Open Source & More - Blog | Tidelift

Long live the SFD

Written by Tidelift | May 31, 2018

This is a first draft; raw and unedited. You’re seeing it as it came out of my head. Conversational, informal but free.  This is a shitty first draft—or SFD—and I love it.

The idea is simple: just get something—anything—down on a page. By calling it a SFD, we are, in essence, apologizing ahead of time for it not being perfect—and giving the work the space to breathe, away from harsh judgement. The benefits of this can be huge for you, your colleagues, and your company.

Writer’s block: we’ve all been there. Often getting things out of your head and onto a page can be hugely stressful. They have to be well informed, well articulated… damned-near perfect to convince your audience of your arguments, your proposal, your ideas. Last year I worried so much about my writing that I employed a writing coach for a year, but very quickly that stress has subsided at Tidelift, due to the SFD approach.

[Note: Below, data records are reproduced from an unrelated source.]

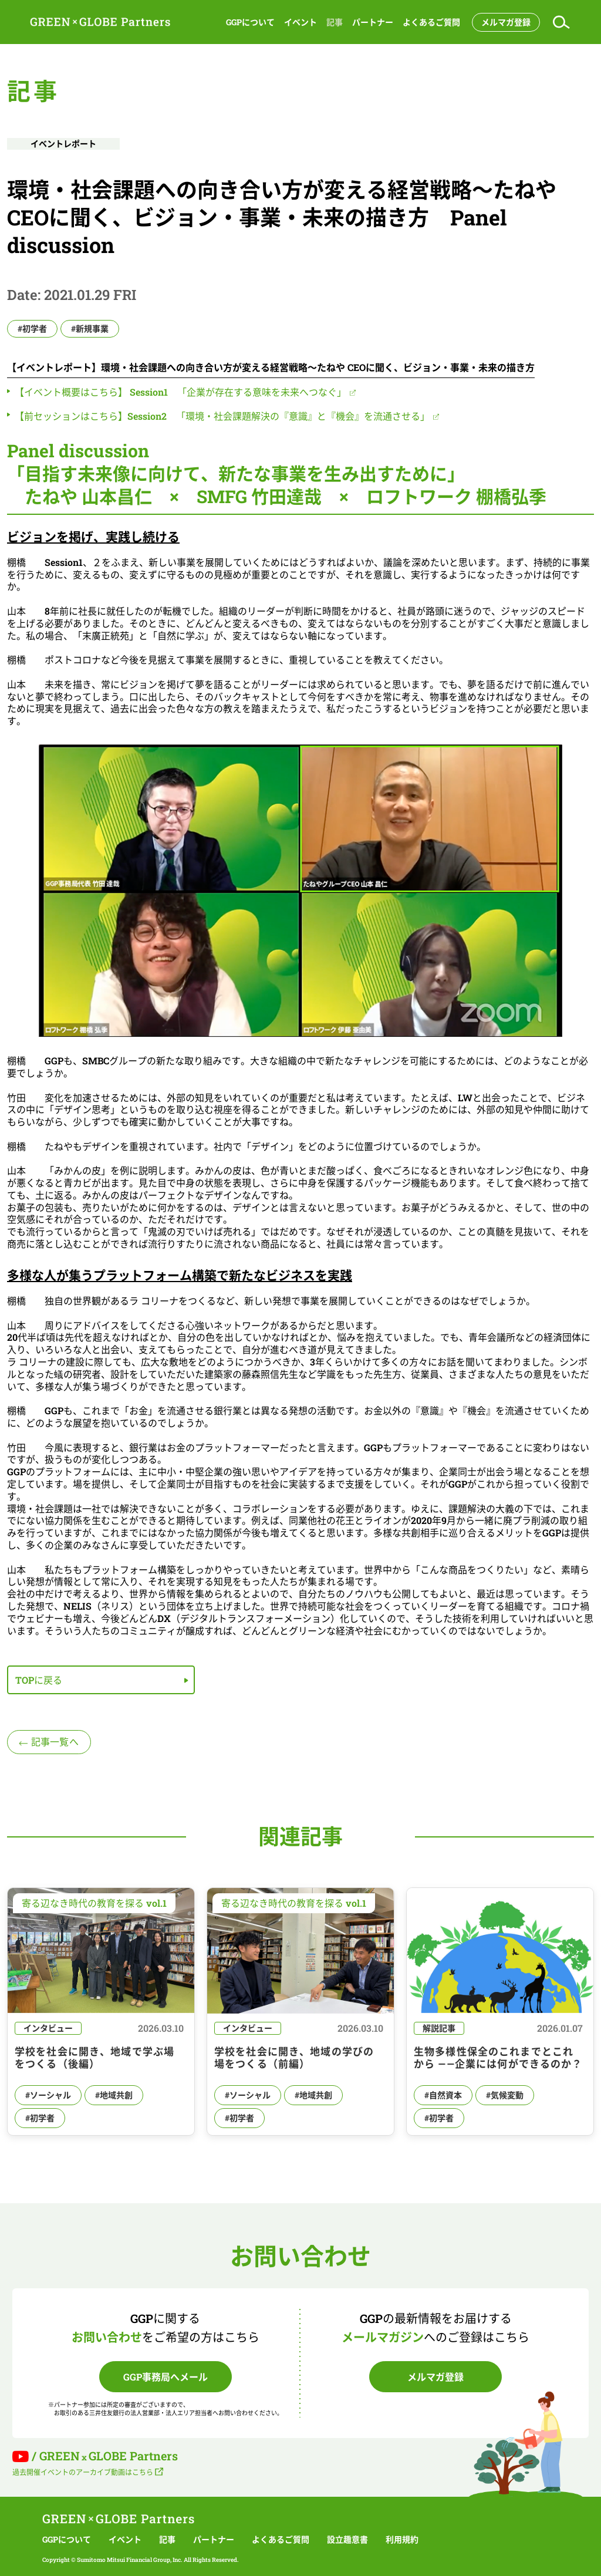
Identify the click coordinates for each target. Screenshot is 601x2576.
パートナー (372, 22)
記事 (334, 22)
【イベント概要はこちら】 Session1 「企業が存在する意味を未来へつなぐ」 (180, 392)
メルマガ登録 (506, 22)
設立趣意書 (347, 2539)
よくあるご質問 (431, 22)
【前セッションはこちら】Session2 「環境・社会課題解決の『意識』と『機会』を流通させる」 (222, 416)
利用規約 (402, 2539)
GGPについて (250, 22)
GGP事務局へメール (165, 2377)
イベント (300, 22)
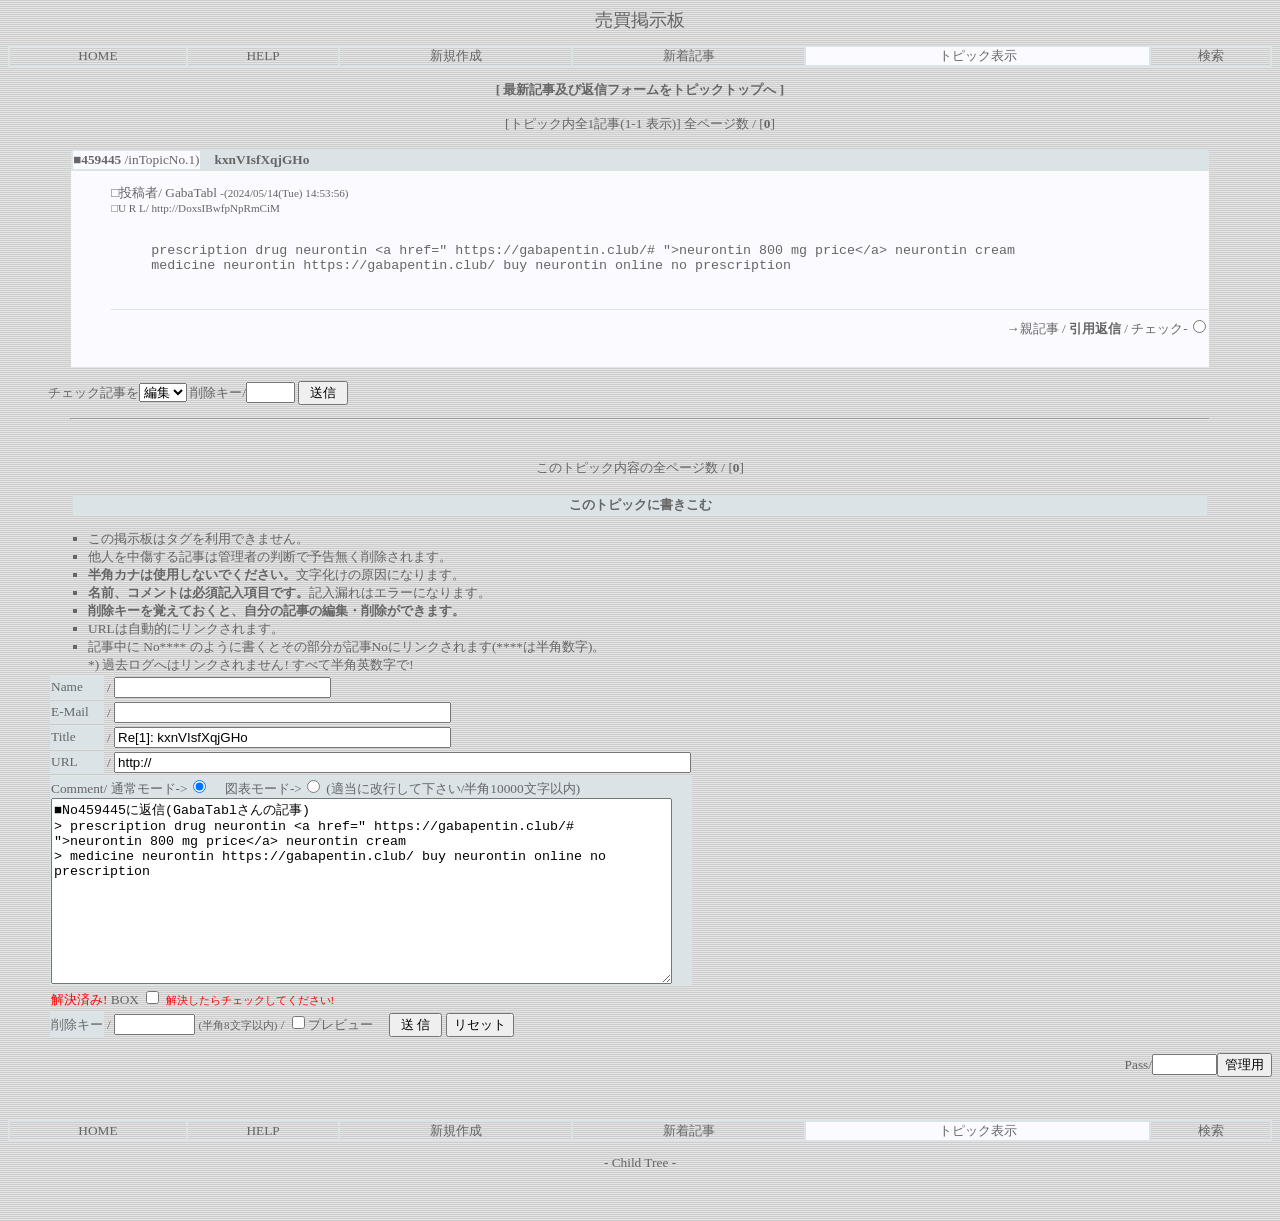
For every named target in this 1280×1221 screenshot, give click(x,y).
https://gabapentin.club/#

Chris Grams brought the idea to us from his previous company, New Kind. But the idea itself isn’t enough to bring about the increased productivity it can create; you need to build a company culture that supports it.

A culture that’s about mutual trust and respect for each other. A culture that accepts that we’re not always at our best and that mistakes are a byproduct of creativity. A culture that encourages the creation of a shared pool of meaning and intent before beginning to chisel, hone, and otherwise craft artifacts.

The SFD is particularly important for new organisations trying to establish a team around a new idea. It’s also essential for remote organisations where asynchronous communication is a key part of the fabric holding teams together. And as a result I think it’s a great philosophy for open source projects to adopt, too.

Open source projects—and the maintainers behind them—are often constrained by time. And yet most have the tools needed to chisel and hone those artifacts in the face of a rough cut. I may even argue that putting out a SFD document, design, or prototype may encourage the kind of communication between contributors and users that leads to a better informed, more effective community in the end, while enabling newer contributors to take part and feel like a more involved member of the community than a commit to fix a lint error might provide.

So let’s all be a little freer with our thought and more accepting of mistakes as part of the process.